Radiology. First published online 26 September 2023.
Authors: Plesner LL, Müller FC, Brejnebøl MW, Laustrup LC, Rasmussen F, Nielsen OW, Boesen M & Anderson MB
Commercially available artificial intelligence (AI) tools can assist radiologists in interpreting chest radiographs, but their real-life diagnostic accuracy remains unclear.
To evaluate the diagnostic accuracy of four commercially available AI tools for detection of airspace disease, pneumothorax, and pleural effusion on chest radiographs.
Materials and Methods
This retrospective study included consecutive adult patients who underwent chest radiography at one of four Danish hospitals in January 2020. Two thoracic radiologists (or three, in cases of disagreement) who had access to all previous and future imaging labeled chest radiographs independently for the reference standard. Area under the receiver operating characteristic curve, sensitivity, and specificity were calculated. Sensitivity and specificity were additionally stratified according to the severity of findings, number of findings on chest radiographs, and radiographic projection. The χ2 and McNemar tests were used for comparisons.
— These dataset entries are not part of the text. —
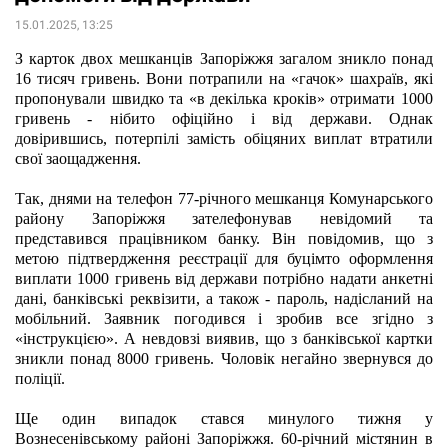
15.01.2025, 13:25
З карток двох мешканців Запоріжжя загалом зникло понад 
16 тисяч гривень. Вони потрапили на «гачок» шахраїв, які 
пропонували швидко та «в декілька кроків» отримати 1000 
гривень - нібито офіційно і від держави. Однак 
довірившись, потерпілі замість обіцяних виплат втратили 
свої заощадження.
Так, днями на телефон 77-річного мешканця Комунарського 
району Запоріжжя зателефонував невідомий та 
представився працівником банку. Він повідомив, що з 
метою підтвердження реєстрації для буцімто оформлення 
виплати 1000 гривень від держави потрібно надати анкетні 
дані, банківські реквізити, а також - пароль, надісланий на 
мобільний. Заявник погодився і зробив все згідно з 
«інструкцією». А невдовзі виявив, що з банківської картки 
зникли понад 8000 гривень. Чоловік негайно звернувся до 
поліції.
Ще один випадок стався минулого тижня у 
Вознесенівському районі Запоріжжя. 60-річний містянин в 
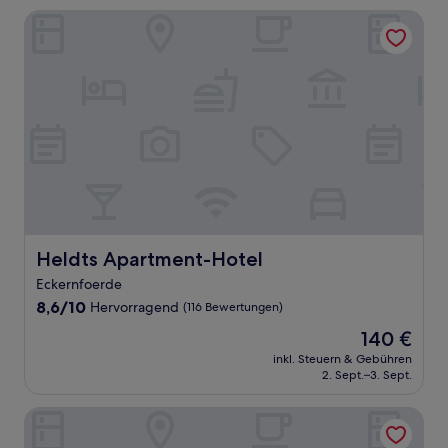
Heldts Apartment-Hotel
Heldts Apartment-Hotel
Heldts Apartment-Hotel
Eckernfoerde
8.6
8,6/10
Hervorragend
(116 Bewertungen)
von
Der
140 €
10,
Preis
Hervorragend,
inkl. Steuern & Gebühren
beträgt
2. Sept.–3. Sept.
(116
140 €
Bewertungen)
Hotel Seeblick am Sankelmarker See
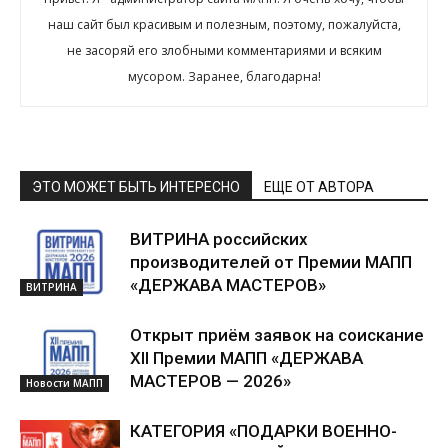
наш сайт был красивым и полезным, поэтому, пожалуйста,
не засоряй его злобными комментариями и всяким
мусором. Заранее, благодарна!
ЭТО МОЖЕТ БЫТЬ ИНТЕРЕСНО
ЕЩЕ ОТ АВТОРА
ВИТРИНА российских
производителей от Премии МАПП
«ДЕРЖАВА МАСТЕРОВ»
ВИТРИНА
Открыт приём заявок на соискание
XII Премии МАПП «ДЕРЖАВА
МАСТЕРОВ — 2026»
Новости МАПП
КАТЕГОРИЯ «ПОДАРКИ ВОЕННО-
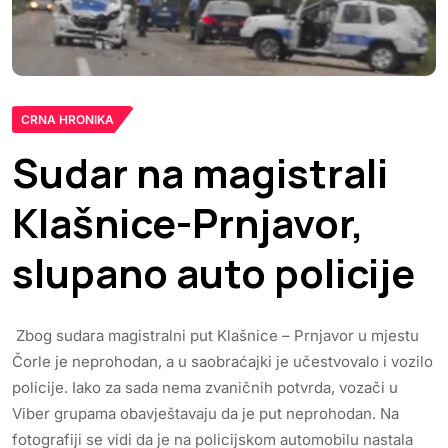
CRNA HRONIKA
Sudar na magistrali
Klašnice-Prnjavor,
slupano auto policije
Zbog sudara magistralni put Klašnice – Prnjavor u mjestu
Čorle je neprohodan, a u saobraćajki je učestvovalo i vozilo
policije. Iako za sada nema zvaničnih potvrda, vozači u
Viber grupama obavještavaju da je put neprohodan. Na
fotografiji se vidi da je na policijskom automobilu nastala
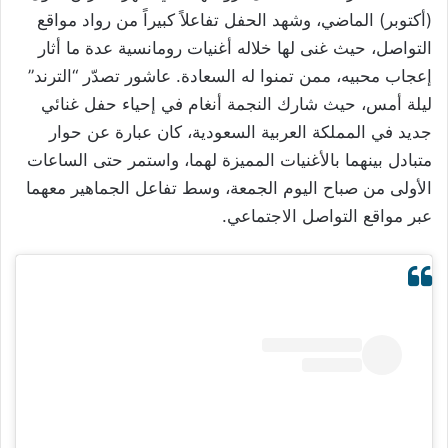
(أكتوبر) الماضي، وشهد الحفل تفاعلاً كبيراً من رواد مواقع
التواصل، حيث غنى لها خلاله أغنيات رومانسية عدة ما أثار
إعجاب محبيه، ممن تمنوا له السعادة. عاشور تصدّر “الترند”
ليلة أمس، حيث شارك النجمة أنغام في إحياء حفل غنائي
جديد في المملكة العربية السعودية، كان عبارة عن حوار
متبادل بينهما بالأغنيات المميزة لهما، واستمر حتى الساعات
الأولى من صباح اليوم الجمعة، وسط تفاعل الجماهير معهما
عبر مواقع التواصل الاجتماعي.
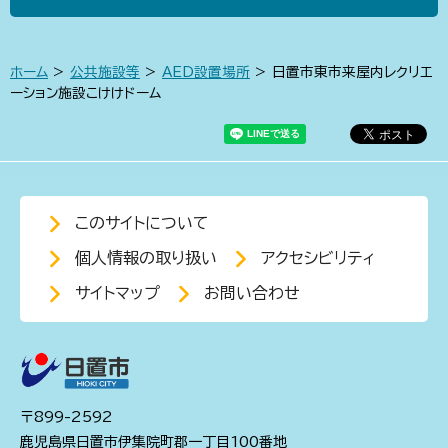
ホーム
>
公共施設等
>
AED設置場所
> 日置市東市来屋内レクリエ
ーション施設こけけドーム
このサイトについて
個人情報の取り扱い
アクセシビリティ
サイトマップ
お問い合わせ
〒899-2592
鹿児島県日置市伊集院町郡一丁目100番地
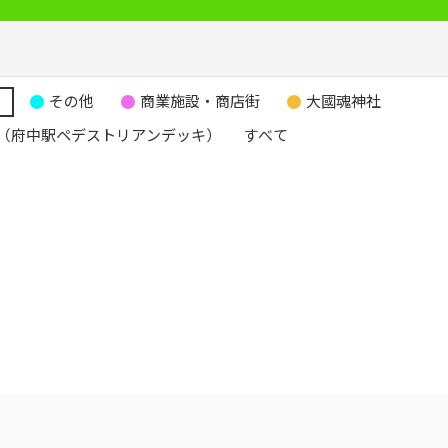
り
その他
商業施設・商店街
大國魂神社
（府中駅ペデストリアンデッキ）
すべて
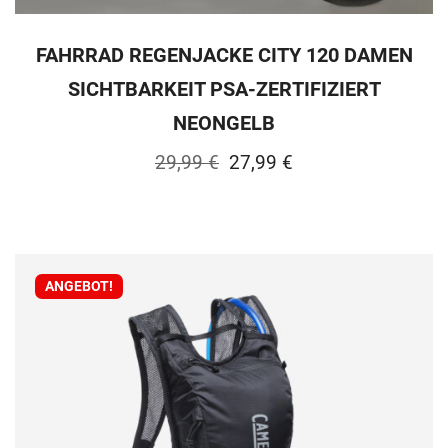
FAHRRAD REGENJACKE CITY 120 DAMEN
SICHTBARKEIT PSA-ZERTIFIZIERT
NEONGELB
Ursprünglicher
Aktueller
29,99
€
27,99
€
Preis
Preis
war:
ist:
29,99 €
27,99 €.
ANGEBOT!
The data set comprised 2040 patients (median age, 72 years [IQR, 58–81 years]; 1033 female), of whom 669 (32.8%) had target findings. The AI tools demonstrated areas under the receiver operating characteristic curve ranging 0.83–0.88 for airspace disease, 0.89–0.97 for pneumothorax, and 0.94–0.97 for pleural effusion. Sensitivities ranged 72%–91% for airspace disease, 63%–90% for pneumothorax, and 62%–95% for pleural effusion. Negative predictive values ranged 92%–100% for all target findings. In airspace disease, pneumothorax, and pleural effusion, specificity was high for chest radiographs with normal or single findings (range, 85%–96%, 99%–100%, and 95%–100%, respectively) and markedly lower for chest radiographs with four or more findings (range, 27%–69%, 96%–99%, 65%–92%, respectively) (P < .001). AI sensitivity was lower for vague airspace disease (range, 33%–61%) and small pneumothorax or pleural effusion (range, 9%–94%) compared with larger findings (range, 81%–100%; P value range, > .99 to < .001).
Current-generation AI tools showed moderate to high sensitivity for detecting airspace disease, pneumothorax, and pleural effusion on chest radiographs. However, they produced more false-positive findings than radiology reports, and their performance decreased for smaller-sized target findings and when multiple findings were present.